At the end of June 2016, UA held cash and cash equivalents of $121 million, down from 149 million in the same period a year ago.
Worryingly, its inventory grew by 30% over the same period last year, to $1 billion 100 million.
In addition, total debt rose by 42% to $1 billion.

The Sports Authority event has a great impact.
In the US market, the channel is bankrupt and inventory is backlog. The cost to UA is a sharp increase in cost and a sharp drop in profits.
UA is not a case.
A recent UBS report said that 4-6 months in 2016 was one of the most difficult quarterly sports industry in the United States.
In 2015, the large amount of stock accumulated during the holiday season (from Thanksgiving to Christmas and new year) and the bankruptcy liquidation of Sports Authority in March seriously affected the market performance of sporting goods brands.
The US market is still the main source of revenue for Nike and UA.
Sports Authority is the fourth largest sporting goods retailer in the United States.
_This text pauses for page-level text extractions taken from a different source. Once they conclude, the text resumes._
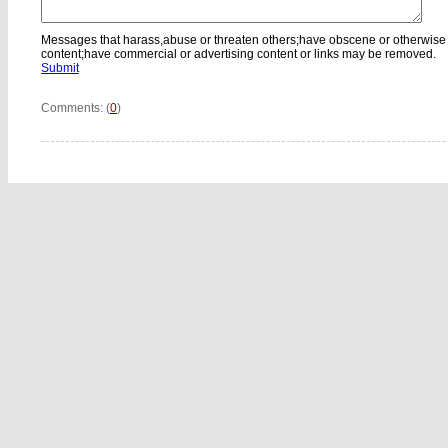
Messages that harass,abuse or threaten others;have obscene or otherwise
content;have commercial or advertising content or links may be removed.
Submit
Comments: (
0
)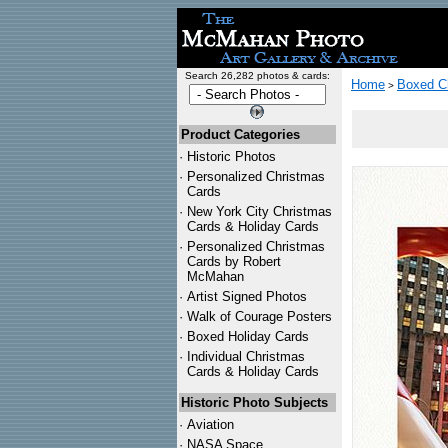
Search 26,282 photos & cards:
Home
Boxed C
>
Product Categories
·
Historic Photos
·
Personalized Christmas
Cards
·
New York City Christmas
Cards & Holiday Cards
·
Personalized Christmas
Cards by Robert
McMahan
·
Artist Signed Photos
·
Walk of Courage Posters
·
Boxed Holiday Cards
·
Individual Christmas
Cards & Holiday Cards
Historic Photo Subjects
·
Aviation
·
NASA Space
It has more than 460 stores in the United States, and its closure has had a great impact on many sports brands.
Morgan Stanley and Cowen &Co.'s report pointed out that analysts are worried about whether Nike can guarantee sustained growth in the North American market amid the backlog of inventory and the poor supply chain.
To this end, at least four brokerages lowered the rating of Nike stock.
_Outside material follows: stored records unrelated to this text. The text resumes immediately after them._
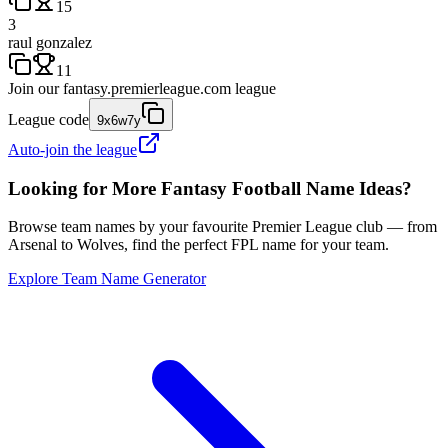
15
3
raul gonzalez
11
Join our
fantasy.premierleague.com
league
League code
9x6w7y
Auto-join the league
Looking for More Fantasy Football Name Ideas?
Browse team names by your favourite Premier League club — from
Arsenal to Wolves, find the perfect FPL name for your team.
Explore Team Name Generator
The latest corporate earnings report at the end of June shows that Nike has a large stock.
In a recent conference call, Trevor Edwards, President of Nike brand, also said that Nike would handle large quantities of inventory through factory shops and third party sales channels.
UBS believes that Nike may have to spend more time than expected to digest clothing inventory.
Not only UA and Nike, Lulu lemon (Lululemon) are also trapped here.
According to the commercial insider, in the first quarter of May 1st, Lulu lemon inventory increased by 21%, and sales fell by 17%.
But in UBS's view, UA also has its own shortcomings, such as slow reaction to market trends.
Women's and young people's clothing, originally UA's two key categories, is now slow to sell.
Morgan Stanley's March report pointed out that in the first quarter, the sales of UA women's clothing decreased by 7% compared to the same period last year, down by 6%.
Of course, UA is also adjusting strategies to deal with it.
To open up the fashion market, UA will launch a new high-end product line named UAS (Under Armour Sportswear) in the autumn, and excavate Tim Coppens, the fashion designer who worked in Ralph Lauren and Adidas, as the chief creative officer of the product line.
UAS's jogging pants may cost $395 at that time.

Tim Coppens UA dug up and wanted to play a big role in the fashion industry.
The company has high hopes for UAS.
Ben Preuss, senior vice president of UA, said, "this gives us an opportunity to reach new consumer groups."
Planck said, "UAS will bring young, fashionable and innovative voice to sportswear.
This is a good opportunity. "
UA is also making a big push into the western United States to attack Nike's hinterland.
In May this year, UA signed a long contract with UCLA for a total price of $280 million for 15 years, facing Nike in the campus sports footwear market.
In addition, to expand sales channels, starting next year, 1100 stores under Kohl's s will sell UA products, which is expected to contribute 10% of the latter's North American sales.
In Losangeles, there are 100 offline stores in the Department of Sports, which will fill the 60 stores that UA has lost due to the bankruptcy of Authority.
UA is also strengthening its defense in the East.
Planck said that in 2019, they will take over the position left behind after the closure of FAO Schwarz, a large toy flagship store in New York.
For this 53000 square foot flagship space in Fifth Avenue, New York, Planck is planning to open the world's largest retail store.